═════ INPUT DATA ═════

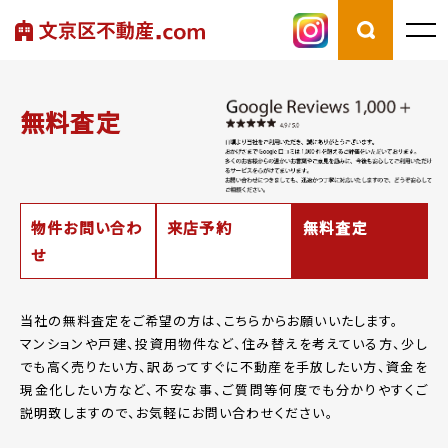
無料査定
物件お問い合わ
来店予約
無料査定
せ
当社の無料査定をご希望の方は、こちらからお願いいたします。
マンションや戸建、投資用物件など、住み替えを考えている方、少し
でも高く売りたい方、
訳あってすぐに不動産を手放したい方、資金を
現金化したい方など、
不安な事、ご質問等何度でも分かりやすくご
説明致しますので、お気軽にお問い合わせください。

═════

TASK DESCRIPTION =
The copy should match each line above exactly and contain no images.

SOLUTION FOR THIS EXERCISE =
無料査定
物件お問い合わ
来店予約
無料査定
せ
当社の無料査定をご希望の方は、こちらからお願いいたします。
マンションや戸建、投資用物件など、住み替えを考えている方、少し
でも高く売りたい方、
訳あってすぐに不動産を手放したい方、資金を
現金化したい方など、
不安な事、ご質問等何度でも分かりやすくご
説明致しますので、お気軽にお問い合わせください。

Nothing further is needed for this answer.